I have .xlsx sheet with multiple entries: Entries
what I try to achieve: result
Therefore I am really stuck. I have tried df.drop_duplicates()
but it does not help.
If you could share some ideas or where to look it would be awesome!
TIA
P.S. sorry for the pictures, but it does not render correctly for some reason.
My strategy was to create and then join 2 dataframes with the index set to the Trigger
column. One dataframe contains only the Trigger
, To
, and From
columns, while the other dataframe has the Trigger
, Category
, and Description
columns. The "trick" here is to use DataFrame.pivot to get the corresponding Category
and Description
values into their own columns.
import pandas as pd
import os
filename = r'logfile.xlsx'
new_filename = r'consolidated_logfile.xlsx'
df = pd.read_excel(filename)
# Create a dataframe with the actual records we want to be left with at the end
# You might think of this as removing duplicates, in a way
records = df.loc[df['String Value'].isna()]
# Remove the 'String Value' and 'Remarks' columns
records = records.drop(columns=['String Value', 'Remarks'])
# Set the index to the 'Trigger' column, so another dataframe with the extra
# details ('Category' and 'Description' columns) can be joined/merged later on
records = records.set_index('Trigger')
# Create a dataframe with just the extra details ('Category' and 'Description' columns)

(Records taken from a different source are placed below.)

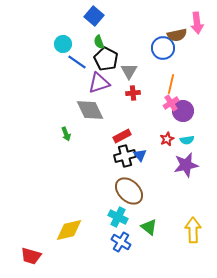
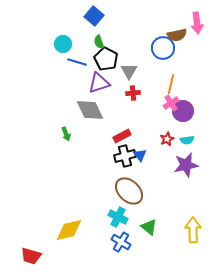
blue line: rotated 18 degrees counterclockwise
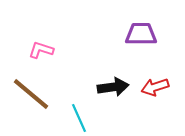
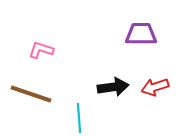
brown line: rotated 21 degrees counterclockwise
cyan line: rotated 20 degrees clockwise
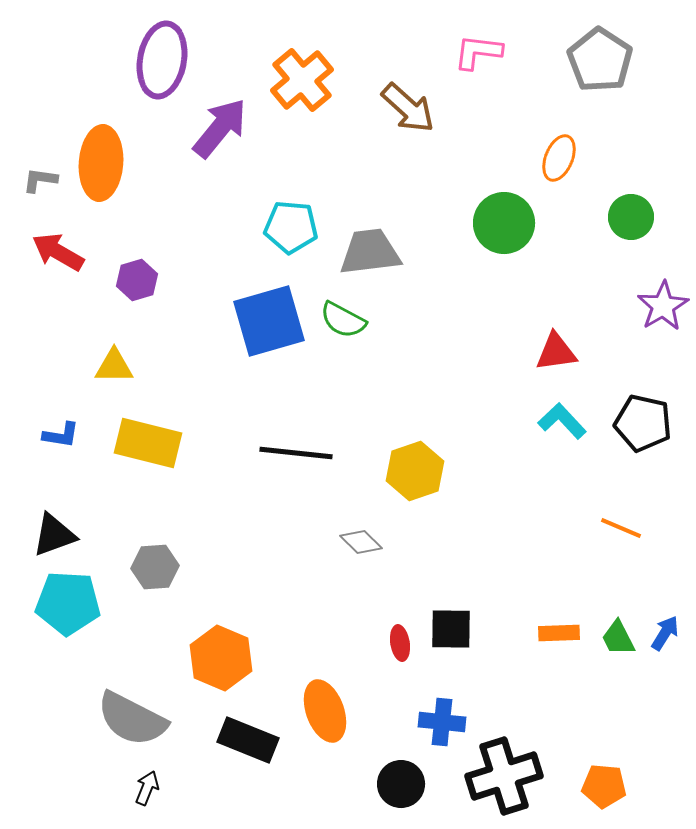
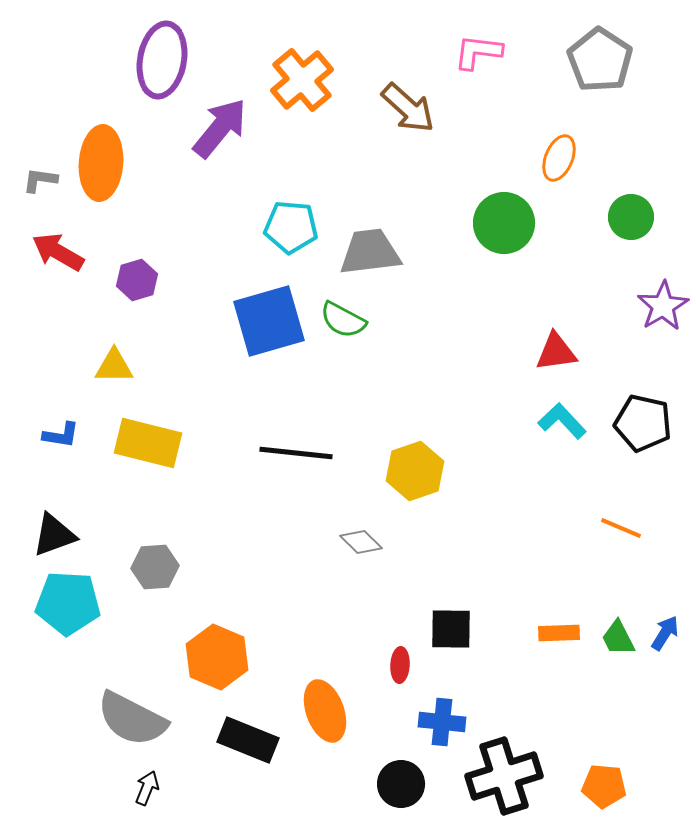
red ellipse at (400, 643): moved 22 px down; rotated 12 degrees clockwise
orange hexagon at (221, 658): moved 4 px left, 1 px up
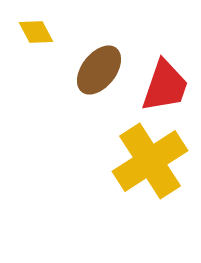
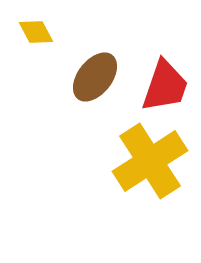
brown ellipse: moved 4 px left, 7 px down
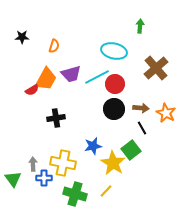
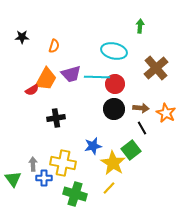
cyan line: rotated 30 degrees clockwise
yellow line: moved 3 px right, 3 px up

details = df.loc[df['String Value'].notna()]
# Transform the dataframe using DataFrame.pivot so that:
# - the indexes are the values from the 'Trigger' column
# - the columns are the values from the 'String Value' column
# - the values are taken from the 'Remarks' column
details = details.pivot(index='Trigger', columns='String Value', values='Remarks')
# Combine the 2 dataframes with DataFrame.join
combined = records.join(details)
# Save to a new spreadsheet
combined.to_excel(new_filename)
# Launch the new spreadsheet
os.startfile(new_filename)
To make it easier to understand, here are the dataframes after each step:
df = pd.read_excel(filename)
Trigger From To String Value Remarks
0 incident: INC111111111 Tom Peter NaN NaN
1 request: REQ123464 John Alex NaN NaN
2 incident: INC22222222 David Maria NaN NaN
3 incident: INC111111111 NaN NaN Category FYI
4 request: REQ123464 NaN NaN Category Wrong Route
5 incident: INC22222222 NaN NaN Category FYI
6 incident: INC111111111 NaN NaN Description Wrongly routed
7 request: REQ123464 NaN NaN Description Dispatch to another team
8 incident: INC22222222 NaN NaN Description Try more troubleshoot
# Create a dataframe with the actual records we want to be left with at the end
# You might think of this as removing duplicates, in a way
records = df.loc[df['String Value'].isna()]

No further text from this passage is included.